Today is Thanksgiving and we are making a big meal here on Salty Ginger. We all have a part to do. Unfortunately we forgot about the small oven…so we have had to share oven time and now here it is almost 9pm and dinner is still not ready. but man it will be good once it is done. Chicken, stuffing, potatoes, asparagus, gravy, salad, homemade buns, and homemade cinnamon buns!! yum.

Graham is also downloading the latest episode of The Office as a treat for us to watch tonight…oh and I have a bottle of champagne chilling in the fridge. I have to tell you the bottle looks so pretty with a nice bag on the outside and only $5!!!! Seriously I have still not got over the price of alcohol.

We are all talking and thinking about our Canadian Thanksgiving in Tonga when we rafted up with all our friends. Oh how we miss our cruising friends. For those of you reading, you should know how special you made our trip last time and we think of you all often.

Weather here is looking a bit windy so we will focus on school for the week and then we will be off to Portugal! Enjoying the day.

October 03, 2012


I didn't actually realize that our first passage needed to be across an infamously dangerous bay until probably mid-summer. Up until that point I pictured and spoke of us leisurely sailing day hops down the coast of France, Spain and Portugal. Then I was reading a book this summer about Dee Caffari, the first women to sail non-stop solo around the world "the wrong way" and she mentioned in the book that her first crossing was the very dangerous Bay of Biscay. I stopped reading for a moment and thought to myself….hmmm…that sounds familiar. I looked it up and sure enough she started from the same town and marina that our boat was in and crossed the same bay that we needed to cross!! I think at that point I googled “infamous Bay of Biscay” and basically got terrified. I had a picture in my mind of us day hopping in the glorious warm sun and blue sky and building back up our sailing skills. Now as I googled I realized that our first sail needed to be over 300 nautical miles (approx 3 days) and that September is fall weather in France and variable and the Bay of Biscay could be really bad! Eye opening moment. Of course I asked Captain Graham…."What the heck?"….were you keeping all this a secret? He laughed and said, "geesh Julie, all you had to do was a bit of research!" ….gulp…he was right.

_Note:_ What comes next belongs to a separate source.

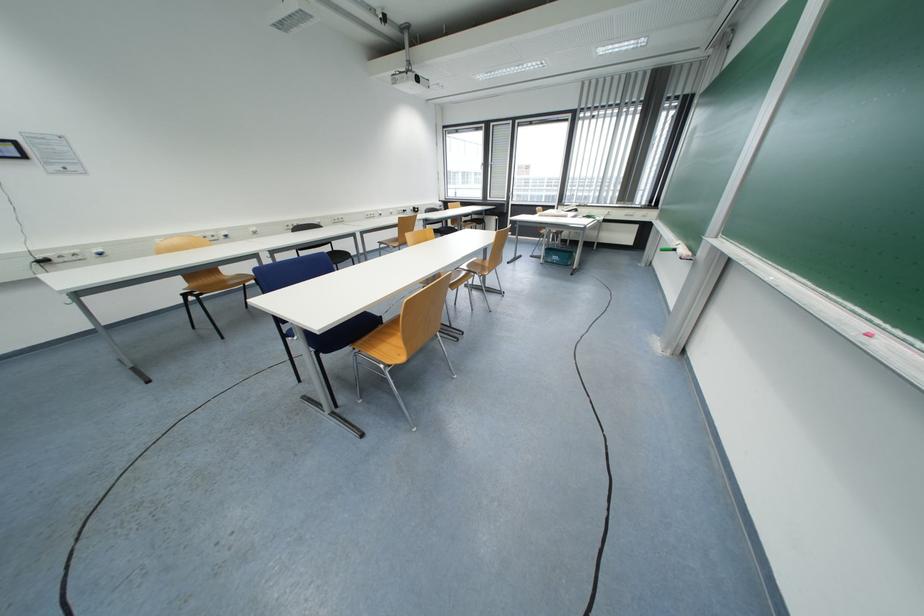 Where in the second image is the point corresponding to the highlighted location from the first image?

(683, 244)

My tactic was easy though I decided to just not discuss it or think about it and just focus on my tasks at hand. Basically compartmentalize…pack house, move, join kids in Alberta, attend sister’s wedding, travel to boat, set up, tour Paris, provision boat…….UH OH…..time to think about it!

I am not sure what to write to help you all realize what a leap it is for me to overcome my anxieties and GO. Casting off the lines and leaving the dock and heading off to sea this time took something I was hoping that I had in me and I guess I did :-). I keep reflecting on leaving the first time we got on Artemo and think to myself how totally new to sailing and everything we were and we just left. I think it was harder now knowing everything that could go wrong. Needless to say as nerve racking as it was it felt exhilarating to be waving goodbye to France and looking forward to our next port and adventures at sea.

The passage was harder than I had hoped. We were lucky to have really mild weather but the waves were quite large and wind and wave were coming from behind making the boat toss back and forth. All of us except for Amelia got sea sick. For Graham and I this just means we can't spend any length of time down below and when we do we need to come up on deck and lay flat for a bit. For Alex it is "true" sea sickness, I felt bad for him but was happy to see that all of our sea sickness began to subside a few hours before our arrival, so at least I know that on longer passages we will prevail!

Amelia was a godsend. Making tea, making food, putting a cold cloth on my head, singing, even dancing, taking watches with Alex and basically lifting our spirits. She was really awesome crew.

When you are out at sea you truly realize that you are self-reliant. It is a bit overwhelming that there is no one to solve your problems except just us. On the first night out at about 2am I was on watch and we were motoring since there was no wind. I could see a boat many miles ahead of us on the same path coming towards us but moving very slowly. I could see that we weren't on a collision course but it still makes me nervous to pass within a close vicinity to another vessel. As we got closer I woke up Graham and asked if he would mind coming up on deck with me as we were within a couple miles of the boat. As we passed the boat he kept flashing his spotlight which we have never seen a boat do. Unfortunately just after we passed Salty Ginger started to rumble. Graham had that look on his face that scares me and immediately put the boat in neutral. We just sat silent for a moment….."What was that?"….We had been running the engine just below its max capacity to break it in as per the manual and we had also just passed that boat. It didn't take us long to guess or wonder if we had just run over a fishing net and perhaps it was stuck in the propeller. Graham eased back up the throttle and the boat vibrated and rumbled terribly. Quickly back to neutral. Then the discussion of what now begins.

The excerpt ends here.